Tamika Ebling’s “Do My Part” teaches the value of diversity, inclusion and community service.

Tamika Ebling, a senior speech, language and hearing science major, sits with her new book, "Do My Part", on the day it was released on Feb. 27. | VICTOR ADEPOJU / COURTESY

When Tamika Ebling was babysitting last summer, the children she watched asked her questions about racial injustice, the COVID-19 pandemic and homelessness. 

Knowing other children their age had similar questions about social justice, Ebling, a senior speech, language and hearing science major, was inspired to write a book about the simple ways kids could improve the world around them. “Do My Part,” is a 28-page childrens book describing how children can leave an impact on the world through simple acts of kindness. It was released on Feb. 27 and illustrates children from various backgrounds teaching readers how they can do their part to make the world a better place.

“Making a difference might not always look like a big superpower, and might not always look like saving the world, even though it could,” Ebling said. “It may look like something small, something that you can do in your home, something that you can do in your community.”

After completing the book in August 2020, Ebling originally planned to self-publish it through Barnes & Noble in October 2020, but because of shipping complications, she did not receive a full print version until later, which is why she held book signings in February, she said.

“Do My Part,” intended for children aged three to five, has sold 70 copies since its release and Ebling plans to put the earnings toward her future potential media projects designed to help others, she said.

The book’s illustrations are accompanied by lists of the many ways a child can make their mark on the world, like listening to a friend, sticking up for someone, taking care of themselves or picking up litter. Ebling hopes children learn to understand that “the small things really, really make a difference, and those things are grand in their own way,” she said.

Ebling took time to research and read about different cultures to accurately represent people’s identities through her illustrations, she said.

“I wanted to be inclusive, especially with the illustrations, and wanted to write the book for everybody,” Ebling added. “I thought it was really important for me to make sure that the pictures were in a way that children would understand the message that I was trying to convey.”

Ebling depicted children from all backgrounds in her illustrations, like including Black, Asian, Muslim and Jewish characters or ones who have glasses, freckles or physical disabilities.   

Ebling independently wrote, illustrated and published the book but sought help editing from her boyfriend, Victor Adepoju, a medical student at St. George’s University in Grenada. 

Although it is a children’s book, Adepoju thinks “Do My Part” can encourage parents to teach and speak more openly with their children about current world issues and to treat all people with kindness in the midst of social challenges imposed by the pandemic and protests against racial injustice.

“We’ve seen so many tragedies, and it’s really unimaginable,” Adepoju said. “This happening changed our perspectives about life and about people and how we need to treat each other better.” 

For Marissa Tice, mother of the children who Ebling babysits, the incorporation of inclusivity in Ebling’s book is important to her and her children because they are a multiracial, adoptive family, she said.

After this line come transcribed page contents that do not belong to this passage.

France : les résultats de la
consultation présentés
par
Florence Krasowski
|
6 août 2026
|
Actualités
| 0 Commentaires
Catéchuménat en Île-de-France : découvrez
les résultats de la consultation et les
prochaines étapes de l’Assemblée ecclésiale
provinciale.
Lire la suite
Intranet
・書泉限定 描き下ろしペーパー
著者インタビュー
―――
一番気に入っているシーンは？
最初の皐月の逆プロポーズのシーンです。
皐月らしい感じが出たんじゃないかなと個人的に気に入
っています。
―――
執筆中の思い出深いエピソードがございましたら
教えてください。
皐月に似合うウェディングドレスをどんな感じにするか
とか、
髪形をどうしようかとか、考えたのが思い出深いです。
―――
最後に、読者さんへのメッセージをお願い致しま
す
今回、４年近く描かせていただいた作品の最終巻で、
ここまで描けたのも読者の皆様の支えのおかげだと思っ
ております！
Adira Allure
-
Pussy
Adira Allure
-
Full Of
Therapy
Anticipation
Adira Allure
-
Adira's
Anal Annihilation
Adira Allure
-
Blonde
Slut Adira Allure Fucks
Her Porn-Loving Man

“It’s encouraging for parents and it’s like a reminder for us to advocate and to teach our kids about these things, that children have, you know, children have power,” Tice said. “Small things that children do mean a lot.”

Tice appreciated Ebling’s incorporation of self-care, diversity and inclusivity in a children’s novel, as these topics are not widely seen or discussed in children’s books, she said. 

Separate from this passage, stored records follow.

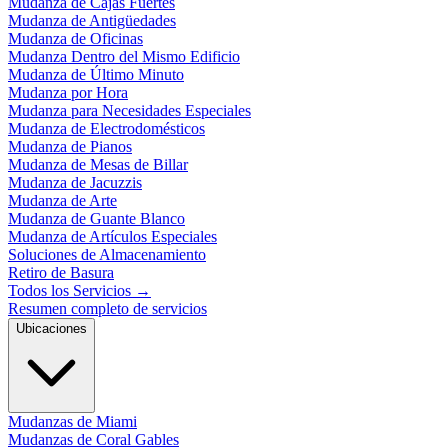
Mudanza de Cajas Fuertes
Mudanza de Antigüedades
Mudanza de Oficinas
Mudanza Dentro del Mismo Edificio
Mudanza de Último Minuto
Mudanza por Hora
Mudanza para Necesidades Especiales
Mudanza de Electrodomésticos
Mudanza de Pianos
Mudanza de Mesas de Billar
Mudanza de Jacuzzis
Mudanza de Arte
Mudanza de Guante Blanco
Mudanza de Artículos Especiales
Soluciones de Almacenamiento
Retiro de Basura
Todos los Servicios
→
Resumen completo de servicios
Ubicaciones
Mudanzas de Miami
Mudanzas de Coral Gables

Shante Duminie, a sophomore early childhood special education major at Moravian College, appreciates the diversity and representation in Ebling’s book. 

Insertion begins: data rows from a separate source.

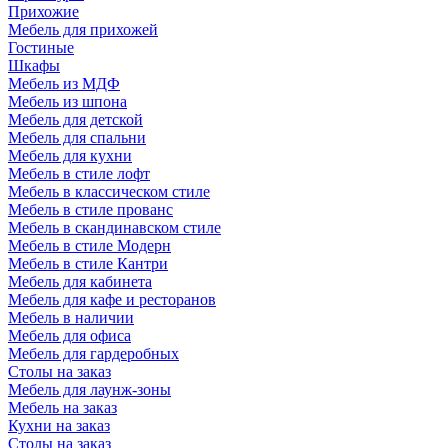
Прихожие
Мебель для прихожей
Гостиные
Шкафы
Мебель из МДФ
Мебель из шпона
Мебель для детской
Мебель для спальни
Мебель для кухни
Мебель в стиле лофт
Мебель в классическом стиле
Мебель в стиле прованс
Мебель в скандинавском стиле
Мебель в стиле Модерн
Мебель в стиле Кантри
Мебель для кабинета
Мебель для кафе и ресторанов
Мебель в наличии
Мебель для офиса
Мебель для гардеробных
Столы на заказ
Мебель для лаунж-зоны
Мебель на заказ
Кухни на заказ
Столы на заказ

Duminie bought “Do My Part” to add it to her classroom collection for her teaching placement at Bonaventure Academy in Bethlehem because there is a lack of diversity in classroom books, she said. 

“Seeing the diversity in characters allows children to know that they can do whatever they put their mind to, and it does not matter what you look like, what your eyes look like, or what your hair looks like,” Duminie said. “This book really demonstrates that anyone can do anything.” 

Ebling hopes the main takeaway of “Do My Part” is for children to realize that, regardless of who they are or where they are from, they can leave a positive impact on the world, she said. 

“Making a difference might not always look like a big superpower and might not always look like saving the world, even though it could,” Ebling added. “Just something small, even like holding the door for somebody, it’s really important just to be a kind person, and I really hope that people get that message.”